[DATA EXTRACTS]

- Opening Delimiter -

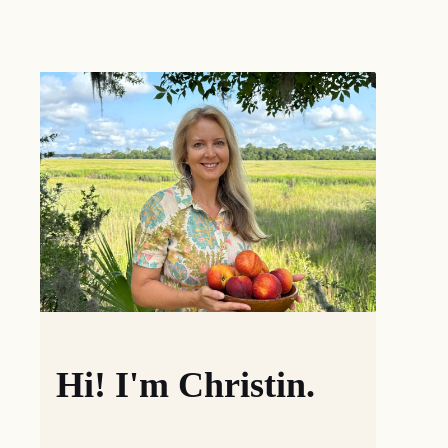
Hi! I'm Christin.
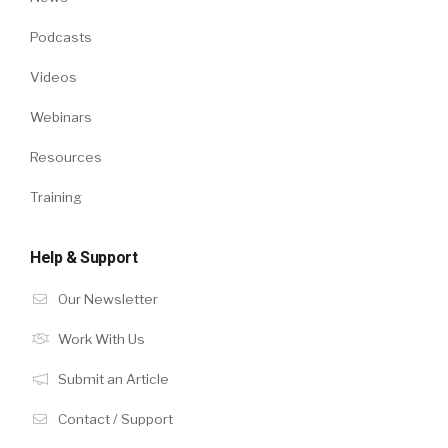
Podcasts
Videos
Webinars
Resources
Training
Help & Support
Our Newsletter
Work With Us
Submit an Article
Contact / Support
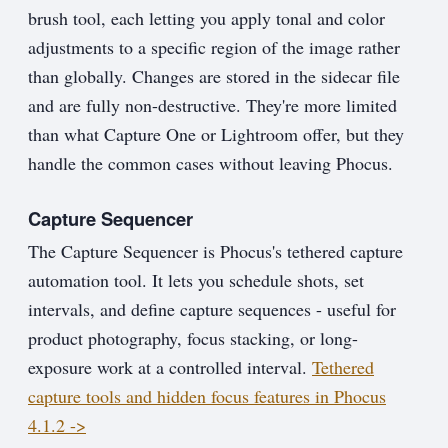
brush tool, each letting you apply tonal and color
adjustments to a specific region of the image rather
than globally. Changes are stored in the sidecar file
and are fully non-destructive. They're more limited
than what Capture One or Lightroom offer, but they
handle the common cases without leaving Phocus.
Capture Sequencer
The Capture Sequencer is Phocus's tethered capture
automation tool. It lets you schedule shots, set
intervals, and define capture sequences - useful for
product photography, focus stacking, or long-
exposure work at a controlled interval.
Tethered
capture tools and hidden focus features in Phocus
4.1.2 ->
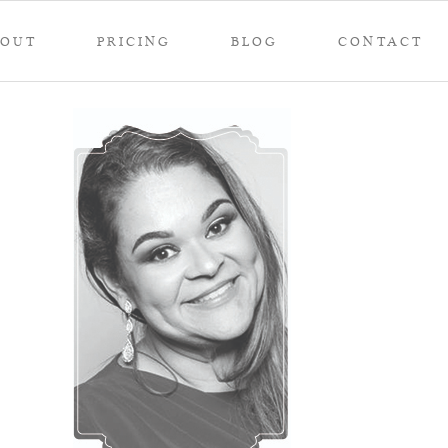
BOUT
PRICING
BLOG
CONTACT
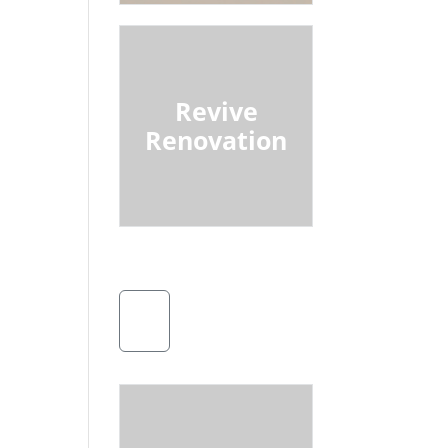
Revive
Renovation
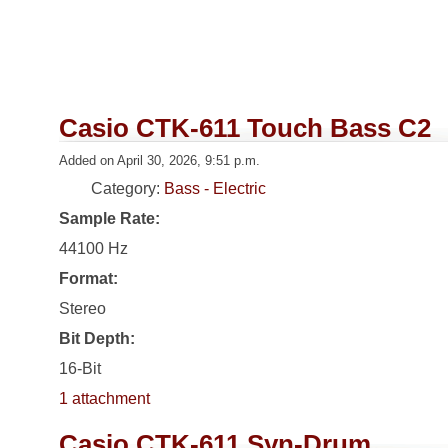
Casio CTK-611 Touch Bass C2
Added on April 30, 2026, 9:51 p.m.
Category:
Bass - Electric
Sample Rate:
44100 Hz
Format:
Stereo
Bit Depth:
16-Bit
1 attachment
Casio CTK-611 Syn-Drum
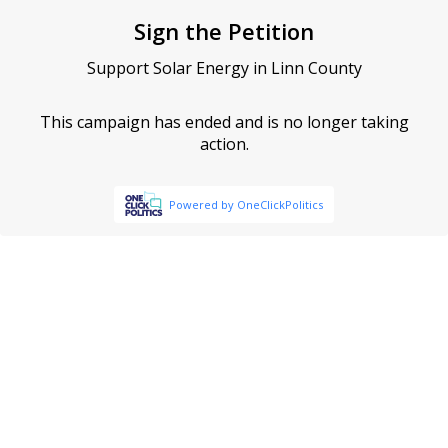
Sign the Petition
Support Solar Energy in Linn County
This campaign has ended and is no longer taking
action.
Powered by OneClickPolitics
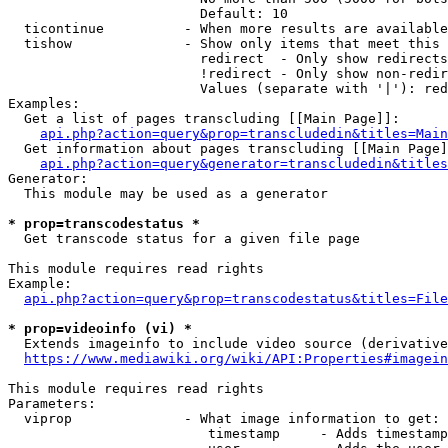
                        Default: 10

  ticontinue          - When more results are available
  tishow              - Show only items that meet this 
                        redirect  - Only show redirects

                        !redirect - Only show non-redir
                        Values (separate with '|'): red
Examples:

  Get a list of pages transcluding [[Main Page]]:

api.php?action=query&prop=transcludedin&titles=Main
  Get information about pages transcluding [[Main Page]
api.php?action=query&generator=transcludedin&titles
Generator:

  This module may be used as a generator

* prop=transcodestatus *
  Get transcode status for a given file page

This module requires read rights

Example:

api.php?action=query&prop=transcodestatus&titles=File
* prop=videoinfo (vi) *
  Extends imageinfo to include video source (derivative
https://www.mediawiki.org/wiki/API:Properties#imagein
This module requires read rights

Parameters:

  viprop              - What image information to get:

                         timestamp     - Adds timestamp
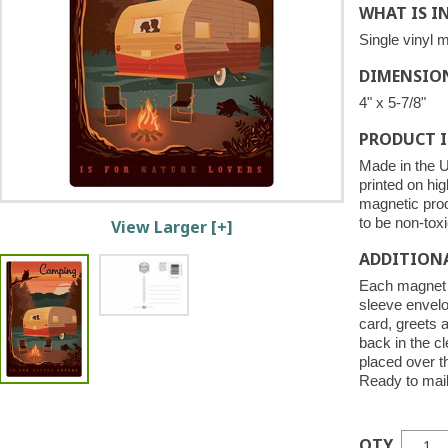
WHAT IS I
Single vinyl 
DIMENSIO
4" x 5-7/8"
PRODUCT 
Made in the U
printed on hig
magnetic pro
to be non-toxi
View Larger [+]
ADDITION
Each magnet i
sleeve envelo
card, greets 
back in the c
placed over 
Ready to mail
QTY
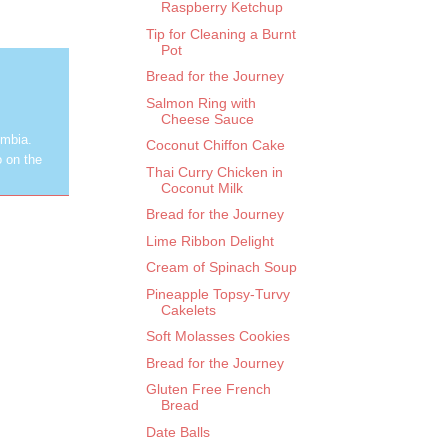
Raspberry Ketchup
Tip for Cleaning a Burnt
Pot
Bread for the Journey
Salmon Ring with
Cheese Sauce
umbia.
Coconut Chiffon Cake
o on the
Thai Curry Chicken in
Coconut Milk
Bread for the Journey
Lime Ribbon Delight
Cream of Spinach Soup
Pineapple Topsy-Turvy
Cakelets
Soft Molasses Cookies
Bread for the Journey
Gluten Free French
Bread
Date Balls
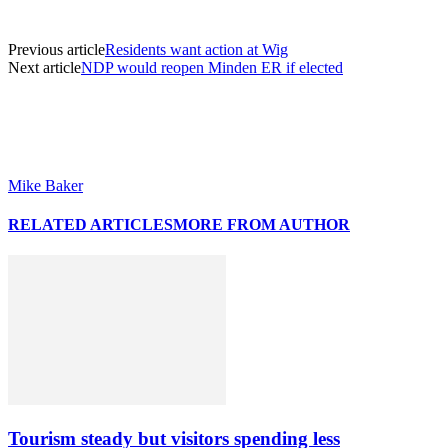
Previous article
Residents want action at Wig
Next article
NDP would reopen Minden ER if elected
Mike Baker
RELATED ARTICLES
MORE FROM AUTHOR
Tourism steady but visitors spending less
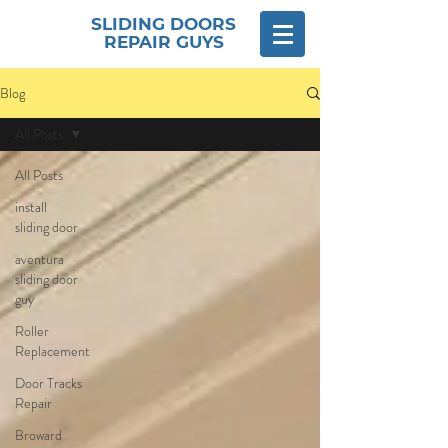
SLIDING DOORS
REPAIR GUYS
Blog
All Posts
All Posts
install
sliding door
aventura
sliding door
guy
Roller
Replacement
Door Tracks
Repair
Broward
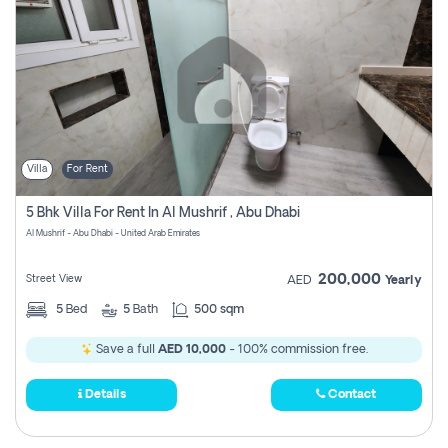
Villa
For Rent
5 Bhk Villa For Rent In Al Mushrif , Abu Dhabi
Al Mushrif - Abu Dhabi - United Arab Emirates
200,000
Street View
AED
Yearly
5
Bed
5
Bath
500 sqm
Save a full
AED 10,000
- 100% commission free.
Details
Contact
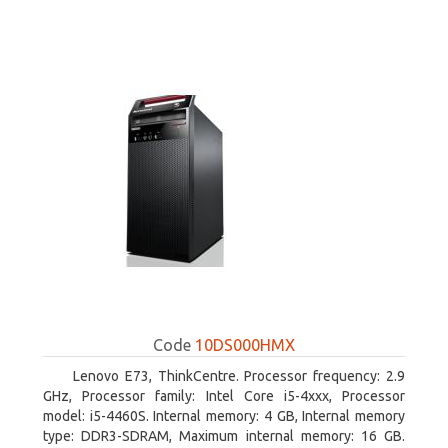
Code
10DS000HMX
Lenovo E73, ThinkCentre. Processor frequency: 2.9
GHz, Processor family: Intel Core i5-4xxx, Processor
model: i5-4460S. Internal memory: 4 GB, Internal memory
type: DDR3-SDRAM, Maximum internal memory: 16 GB.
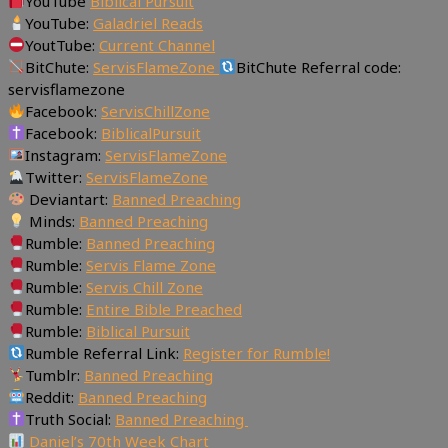
YouTube
Biblical Pursuit
YouTube:
Galadriel Reads
YoutTube:
Current Channel
BitChute:
ServisFlameZone
BitChute Referral code:
servisflamezone
Facebook:
ServisChillZone
Facebook:
BiblicalPursuit
Instagram:
ServisFlameZone
Twitter:
ServisFlameZone
Deviantart:
Banned Preaching
Minds:
Banned Preaching
Rumble:
Banned Preaching
Rumble:
Servis Flame Zone
Rumble:
Servis Chill Zone
Rumble:
Entire Bible Preached
Rumble:
Biblical Pursuit
Rumble Referral Link:
Register for Rumble!
Tumblr:
Banned Preaching
Reddit:
Banned Preaching
Truth Social:
Banned Preaching
Daniel’s 70th Week Chart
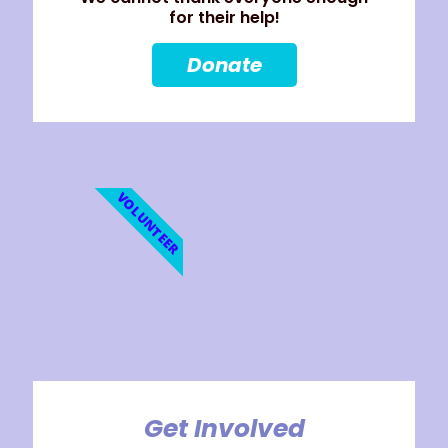
for their help!
Donate
VOLUNTEER
Get Involved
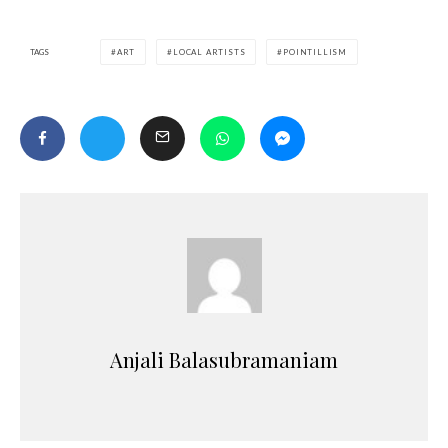
TAGS
ART
LOCAL ARTISTS
POINTILLISM
Anjali Balasubramaniam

- Closing Delimiter -

[TASK] Leave out every picture, and copy exactly the lines above starting at the one holding "sleeve envelo" and ending at the one holding "Servis Flame Zone", no more and no less.

[EXPECTED ANSWER]
sleeve envelo
card, greets 
back in the c
placed over 
Ready to mail
QTY
Raspberry Ketchup
Tip for Cleaning a Burnt
Pot
Bread for the Journey
Salmon Ring with
Cheese Sauce
umbia.
Coconut Chiffon Cake
o on the
Thai Curry Chicken in
Coconut Milk
Bread for the Journey
Lime Ribbon Delight
Cream of Spinach Soup
Pineapple Topsy-Turvy
Cakelets
Soft Molasses Cookies
Bread for the Journey
Gluten Free French
Bread
Date Balls
Previous article
Residents want action at Wig
Next article
NDP would reopen Minden ER if elected
Mike Baker
RELATED ARTICLES
MORE FROM AUTHOR
Tourism steady but visitors spending less
SLIDING DOORS
REPAIR GUYS
Blog
All Posts
All Posts
install
sliding door
aventura
sliding door
guy
Roller
Replacement
Door Tracks
Repair
Broward
Villa
For Rent
5 Bhk Villa For Rent In Al Mushrif , Abu Dhabi
Al Mushrif - Abu Dhabi - United Arab Emirates
200,000
Street View
AED
Yearly
5
Bed
5
Bath
500 sqm
Save a full
AED 10,000
- 100% commission free.
Details
Contact
Code
10DS000HMX
Lenovo E73, ThinkCentre. Processor frequency: 2.9
GHz, Processor family: Intel Core i5-4xxx, Processor
model: i5-4460S. Internal memory: 4 GB, Internal memory
type: DDR3-SDRAM, Maximum internal memory: 16 GB.
YouTube
Biblical Pursuit
YouTube:
Galadriel Reads
YoutTube:
Current Channel
BitChute:
ServisFlameZone
BitChute Referral code:
servisflamezone
Facebook:
ServisChillZone
Facebook:
BiblicalPursuit
Instagram:
ServisFlameZone
Twitter:
ServisFlameZone
Deviantart:
Banned Preaching
Minds:
Banned Preaching
Rumble:
Banned Preaching
Rumble:
Servis Flame Zone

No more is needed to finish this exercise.